For the entries below, work out how many lines include the string "visions", then write only that number.
Top of Task material
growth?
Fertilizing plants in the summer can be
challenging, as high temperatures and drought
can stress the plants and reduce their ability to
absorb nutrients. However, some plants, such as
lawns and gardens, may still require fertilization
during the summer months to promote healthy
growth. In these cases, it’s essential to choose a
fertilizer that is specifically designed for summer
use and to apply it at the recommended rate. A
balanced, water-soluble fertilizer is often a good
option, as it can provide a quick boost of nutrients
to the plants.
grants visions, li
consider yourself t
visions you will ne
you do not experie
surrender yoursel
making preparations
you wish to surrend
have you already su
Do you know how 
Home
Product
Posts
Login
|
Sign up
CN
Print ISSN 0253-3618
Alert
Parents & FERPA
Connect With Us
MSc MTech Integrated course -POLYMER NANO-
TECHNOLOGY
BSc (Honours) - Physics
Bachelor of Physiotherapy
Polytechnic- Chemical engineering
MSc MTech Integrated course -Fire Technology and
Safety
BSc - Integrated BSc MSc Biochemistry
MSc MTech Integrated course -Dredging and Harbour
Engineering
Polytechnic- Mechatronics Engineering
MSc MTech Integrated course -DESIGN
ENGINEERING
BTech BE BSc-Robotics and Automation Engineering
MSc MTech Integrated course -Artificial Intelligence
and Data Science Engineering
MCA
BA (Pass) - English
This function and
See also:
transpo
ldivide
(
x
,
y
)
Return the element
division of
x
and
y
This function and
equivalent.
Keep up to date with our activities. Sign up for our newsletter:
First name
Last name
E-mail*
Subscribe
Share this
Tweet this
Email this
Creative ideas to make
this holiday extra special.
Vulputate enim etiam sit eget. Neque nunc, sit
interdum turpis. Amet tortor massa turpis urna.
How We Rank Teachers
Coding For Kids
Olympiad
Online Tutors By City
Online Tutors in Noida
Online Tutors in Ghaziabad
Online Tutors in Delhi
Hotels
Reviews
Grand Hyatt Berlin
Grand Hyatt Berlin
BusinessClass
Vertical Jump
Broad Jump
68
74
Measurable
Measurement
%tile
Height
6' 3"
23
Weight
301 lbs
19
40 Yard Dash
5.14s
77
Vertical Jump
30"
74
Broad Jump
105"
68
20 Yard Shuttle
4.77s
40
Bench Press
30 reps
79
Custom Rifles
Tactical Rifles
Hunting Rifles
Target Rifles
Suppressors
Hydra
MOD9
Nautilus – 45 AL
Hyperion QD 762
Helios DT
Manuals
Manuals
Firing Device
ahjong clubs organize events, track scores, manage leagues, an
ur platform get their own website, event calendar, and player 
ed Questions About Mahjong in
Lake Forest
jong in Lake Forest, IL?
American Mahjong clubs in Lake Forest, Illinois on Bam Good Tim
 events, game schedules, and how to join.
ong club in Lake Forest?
Bottom of Task material
Task response: 2